INSTRUCTIONS TO FOLLOW - Transcribe, leaving out every picture, the lines that run from the start of the listing below through the line with "VIDEÓ GALÉRIA".

RECORDS FOR THE TASK -
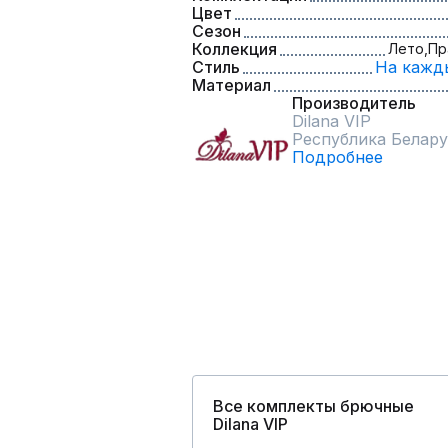
Цвет
Сезон
Коллекция
Лето,
Пр
Стиль
На кажд
Материал
Производитель
Dilana VIP
Республика Белару
Подробнее
Все комплекты брючные
Dilana VIP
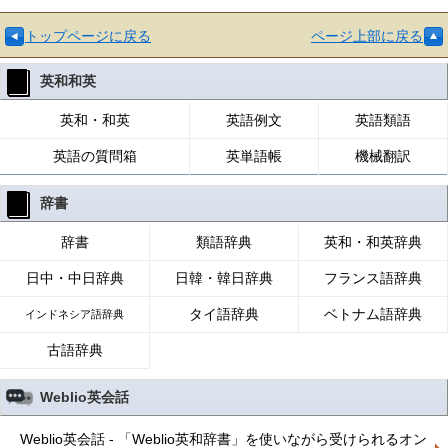
トップページに戻る
ページ上部に戻る
英和和英
英和・和英
英語例文
英語類語
英語の質問箱
英単語帳
機械翻訳
辞書
辞書
類語辞典
英和・和英辞典
日中・中日辞典
日韓・韓日辞典
フランス語辞典
タイ語辞典
ベトナム語辞典
インドネシア語辞典
古語辞典
Weblio英会話
Weblio英会話 - 「Weblio英和辞書」を使いながら受けられるオン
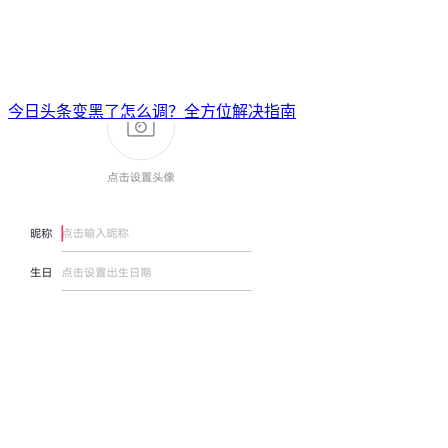
今日头条变黑了怎么调？全方位解决指南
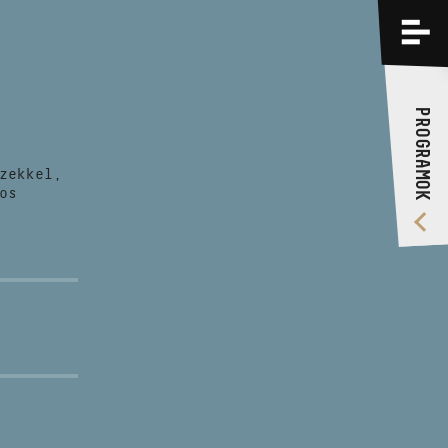
PROGRAMOK
KÉPZÉSEK
PROGRAMOK
RÓLUNK
zekkel,
VIDEÓ GALÉRIA
os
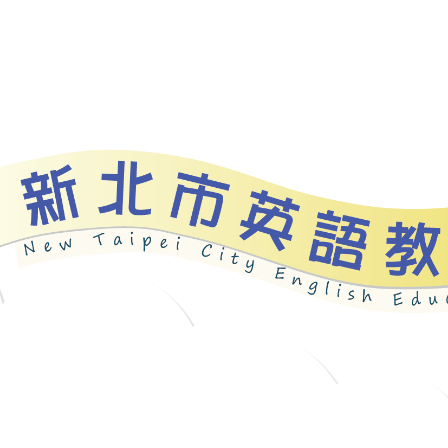
資源
新北自編教材
優良圖書
英語檢測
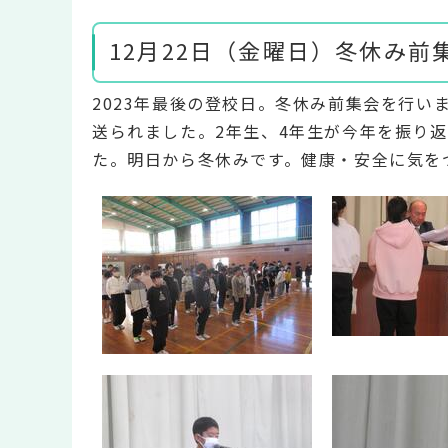
12月22日（金曜日）冬休み前
2023年最後の登校日。冬休み前集会を行
送られました。2年生、4年生が今年を振り
た。明日から冬休みです。健康・安全に気を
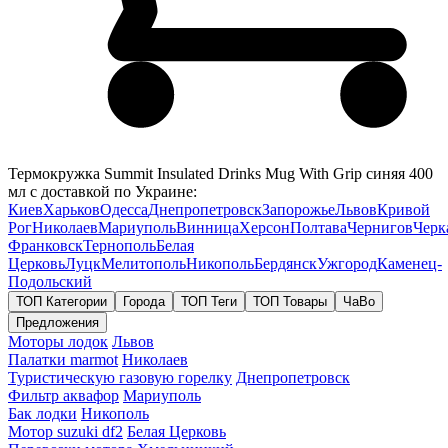
Термокружка Summit Insulated Drinks Mug With Grip синяя 400
мл с доставкой по Украине:
Киев
Харьков
Одесса
Днепропетровск
Запорожье
Львов
Кривой
Рог
Николаев
Мариуполь
Винница
Херсон
Полтава
Чернигов
Черк
Франковск
Тернополь
Белая
Церковь
Луцк
Мелитополь
Никополь
Бердянск
Ужгород
Каменец-
Подольский
ТОП Категории
Города
ТОП Теги
ТОП Товары
ЧаВо
Предложения
Моторы лодок
Львов
Палатки marmot
Николаев
Туристическую газовую горелку
Днепропетровск
Фильтр аквафор
Мариуполь
Бак лодки
Никополь
Мотор suzuki df2
Белая Церковь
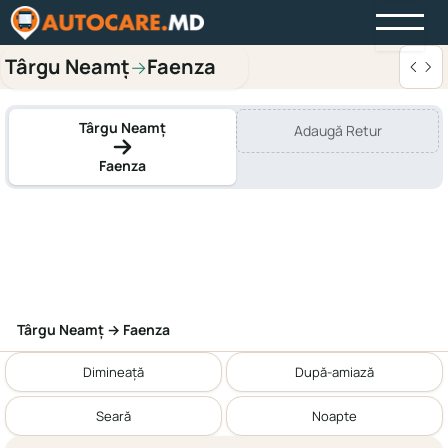
Târgu Neamț
Faenza
→
Târgu Neamț
Adaugă Retur
Faenza
Târgu Neamț → Faenza
Dimineață
După-amiază
Seară
Noapte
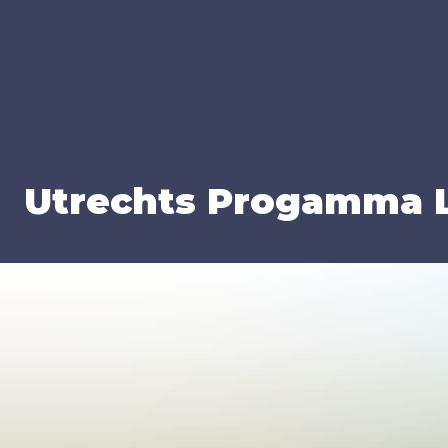
Utrechts Pro­gam­ma La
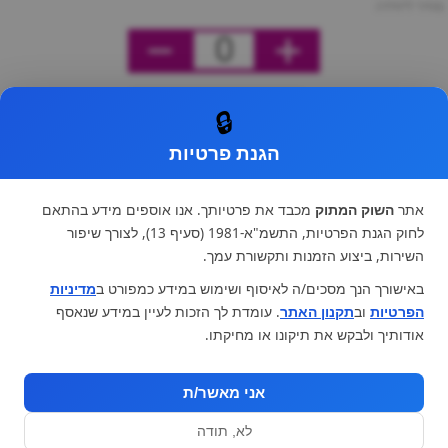
מחיר ליחידה
0
🔒
הגנת פרטיות
אתר
השוק המתוק
מכבד את פרטיותך. אנו אוספים מידע בהתאם
לחוק הגנת הפרטיות, התשמ"א-1981 (סעיף 13), לצורך שיפור
השירות, ביצוע הזמנות ותקשורת עמך.
באישורך הנך מסכים/ה לאיסוף ושימוש במידע כמפורט ב
מדיניות
הפרטיות
וב
תקנון האתר
. עומדת לך הזכות לעיין במידע שנאסף
אודותיך ולבקש את תיקונו או מחיקתו.
אני מאשר/ת
לא, תודה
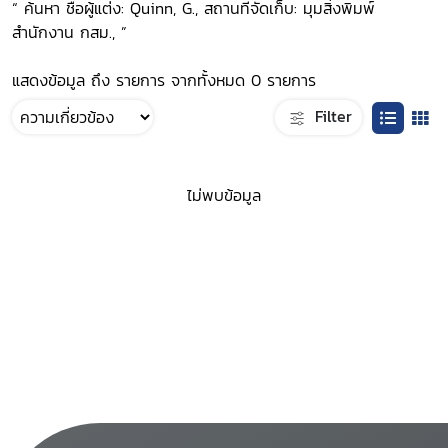
“ ค้นหา ชื่อผู้แต่ง: Quinn, G., สถานที่จัดเก็บ: มุมสิ่งพิมพ์
สำนักงาน กสม., ”
แสดงข้อมูล ถึง รายการ จากทั้งหมด 0 รายการ
Filter
ไม่พบข้อมูล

RESULT BELOW -
Цвет
Сезон
Коллекция
Лето,
Пр
Стиль
На кажд
Материал
Производитель
Dilana VIP
Республика Белару
Подробнее
Все комплекты брючные
Dilana VIP
トップページに戻る
ページ上部に戻る
英和和英
英和・和英
英語例文
英語類語
英語の質問箱
英単語帳
機械翻訳
辞書
辞書
類語辞典
英和・和英辞典
日中・中日辞典
日韓・韓日辞典
フランス語辞典
タイ語辞典
ベトナム語辞典
インドネシア語辞典
古語辞典
Weblio英会話
Weblio英会話 - 「Weblio英和辞書」を使いながら受けられるオン
今日头条变黑了怎么调？全方位解决指南
PROGRAMOK
KÉPZÉSEK
PROGRAMOK
RÓLUNK
zekkel,
VIDEÓ GALÉRIA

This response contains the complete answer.